# WHAT THE TASK ASKS:
Within the entries below, every line containing "width" is to be copied.

===== DATA TO EXAMINE

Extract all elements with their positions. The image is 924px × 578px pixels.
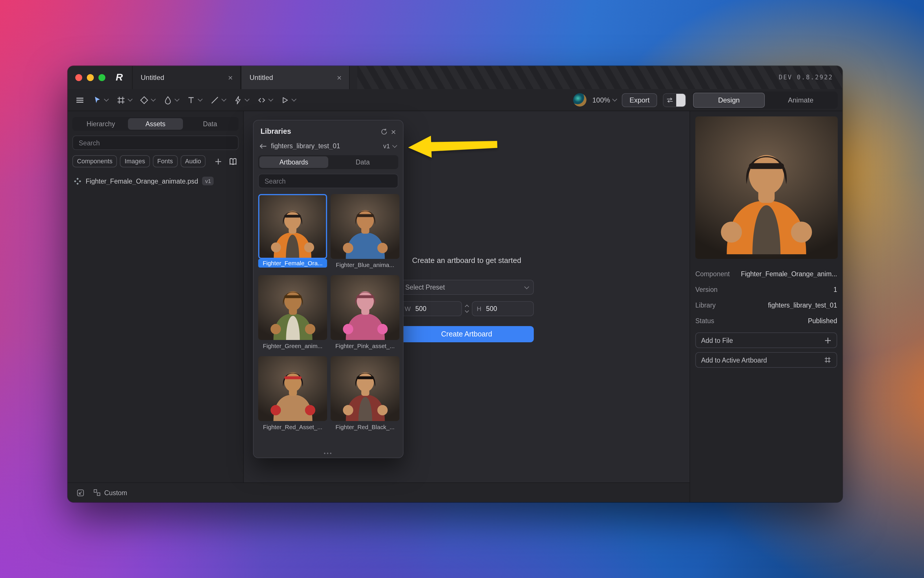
library-search-input[interactable]	[263, 177, 393, 185]
chevron-down-icon[interactable]	[292, 97, 297, 101]
assets-search[interactable]	[72, 136, 238, 150]
plus-icon	[215, 158, 222, 165]
artboard-item[interactable]: Fighter_Red_Asset_...	[258, 356, 327, 432]
panel-toggle[interactable]	[663, 93, 686, 107]
chevron-down-icon[interactable]	[175, 97, 179, 101]
back-arrow-icon[interactable]	[259, 143, 267, 149]
property-row: Library fighters_library_test_01	[695, 297, 837, 313]
panel-resize-handle[interactable]: •••	[254, 451, 403, 456]
height-label: H	[477, 305, 481, 312]
caret-up-icon	[465, 305, 468, 309]
shapes-tool[interactable]	[137, 93, 158, 107]
asset-filters: Components Images Fonts Audio	[72, 155, 238, 167]
zoom-control[interactable]: 100%	[592, 96, 616, 104]
preset-select[interactable]: Select Preset	[399, 280, 534, 295]
tab-label: Untitled	[141, 73, 226, 82]
zoom-window-button[interactable]	[99, 74, 105, 81]
chevron-down-icon[interactable]	[268, 97, 273, 101]
height-input[interactable]	[485, 305, 528, 313]
add-to-file-button[interactable]: Add to File	[695, 333, 837, 348]
minimize-window-button[interactable]	[87, 74, 94, 81]
artboard-item[interactable]: Fighter_Pink_asset_...	[331, 275, 399, 351]
tab-animate[interactable]: Animate	[765, 93, 836, 107]
refresh-button[interactable]	[378, 126, 390, 137]
tab-assets[interactable]: Assets	[128, 118, 183, 130]
asset-item[interactable]: Fighter_Female_Orange_animate.psd v1	[73, 177, 238, 185]
fill-tool[interactable]	[160, 93, 181, 107]
traffic-lights	[75, 74, 105, 81]
line-tool[interactable]	[207, 93, 228, 107]
artboard-thumbnail	[258, 275, 327, 340]
app-logo: R	[112, 71, 127, 84]
tab-label: Untitled	[250, 73, 335, 82]
tab-data[interactable]: Data	[183, 118, 237, 130]
width-field[interactable]: W	[399, 301, 462, 316]
artboard-item[interactable]: Fighter_Female_Ora...	[258, 194, 327, 269]
artboard-tool[interactable]	[113, 93, 134, 107]
chevron-down-icon[interactable]	[222, 97, 226, 101]
empty-state-title: Create an artboard to get started	[380, 256, 553, 265]
events-tool[interactable]	[230, 93, 251, 107]
libraries-header: Libraries ×	[254, 120, 403, 140]
dimension-stepper[interactable]	[465, 305, 468, 312]
artboard-item[interactable]: Fighter_Blue_anima...	[331, 194, 399, 269]
document-tab[interactable]: Untitled ×	[132, 66, 241, 89]
artboard-item[interactable]: Fighter_Red_Black_...	[331, 356, 399, 432]
libraries-button[interactable]	[227, 156, 238, 167]
height-field[interactable]: H	[472, 301, 534, 316]
bottom-bar: Custom	[68, 482, 689, 502]
assets-search-input[interactable]	[78, 139, 233, 147]
custom-button[interactable]: Custom	[93, 489, 127, 496]
document-tabs: Untitled × Untitled ×	[132, 66, 350, 89]
chevron-down-icon[interactable]	[198, 97, 203, 101]
export-button[interactable]: Export	[622, 93, 657, 107]
artboard-label: Fighter_Female_Ora...	[258, 259, 327, 268]
tab-close-icon[interactable]: ×	[226, 73, 235, 82]
add-to-active-artboard-button[interactable]: Add to Active Artboard	[695, 352, 837, 368]
fighter-illustration	[264, 280, 322, 340]
chevron-down-icon[interactable]	[128, 97, 132, 101]
artboard-item[interactable]: Fighter_Green_anim...	[258, 275, 327, 351]
select-tool[interactable]	[90, 93, 111, 107]
tab-library-data[interactable]: Data	[328, 156, 397, 168]
tab-close-icon[interactable]: ×	[335, 73, 343, 82]
filter-images[interactable]: Images	[120, 155, 150, 167]
fighter-illustration	[336, 199, 394, 259]
tab-hierarchy[interactable]: Hierarchy	[73, 118, 128, 130]
library-search[interactable]	[258, 174, 398, 188]
close-window-button[interactable]	[75, 74, 82, 81]
chevron-down-icon[interactable]	[245, 97, 250, 101]
dev-stripes	[357, 66, 842, 89]
chevron-down-icon[interactable]	[151, 97, 156, 101]
swap-arrows-icon	[663, 94, 676, 106]
import-icon	[76, 489, 84, 497]
filter-audio[interactable]: Audio	[180, 155, 206, 167]
artboard-grid: Fighter_Female_Ora... Fighter_Blue_anima…	[254, 188, 403, 432]
chevron-down-icon[interactable]	[104, 97, 109, 101]
close-panel-button[interactable]: ×	[390, 128, 397, 135]
menu-button[interactable]	[72, 93, 88, 107]
user-avatar[interactable]	[573, 93, 587, 107]
library-breadcrumb: fighters_library_test_01 v1	[254, 140, 403, 151]
filter-components[interactable]: Components	[72, 155, 117, 167]
artboard-frame-icon	[116, 95, 125, 104]
add-asset-button[interactable]	[212, 156, 224, 167]
document-tab-active[interactable]: Untitled ×	[241, 66, 350, 89]
chevron-down-icon	[392, 143, 397, 148]
property-row: Version 1	[695, 281, 837, 297]
libraries-tabs: Artboards Data	[258, 155, 398, 169]
text-tool[interactable]	[183, 93, 205, 107]
tab-design[interactable]: Design	[693, 93, 765, 107]
width-input[interactable]	[414, 305, 457, 313]
component-preview	[695, 117, 838, 259]
code-tool[interactable]	[254, 93, 275, 107]
create-artboard-button[interactable]: Create Artboard	[399, 326, 534, 342]
filter-fonts[interactable]: Fonts	[152, 155, 177, 167]
toolbar: 100% Export Design Animate	[68, 89, 842, 111]
import-button[interactable]	[75, 487, 86, 498]
tab-artboards[interactable]: Artboards	[259, 156, 328, 168]
play-tool[interactable]	[277, 93, 298, 107]
library-version-dropdown[interactable]: v1	[383, 143, 396, 149]
component-properties: Component Fighter_Female_Orange_anim... …	[695, 266, 837, 328]
artboard-label: Fighter_Pink_asset_...	[331, 342, 399, 351]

==========

# EXPECTED ANSWER:
width-field[interactable]: W	[399, 301, 462, 316]
width-input[interactable]	[414, 305, 457, 313]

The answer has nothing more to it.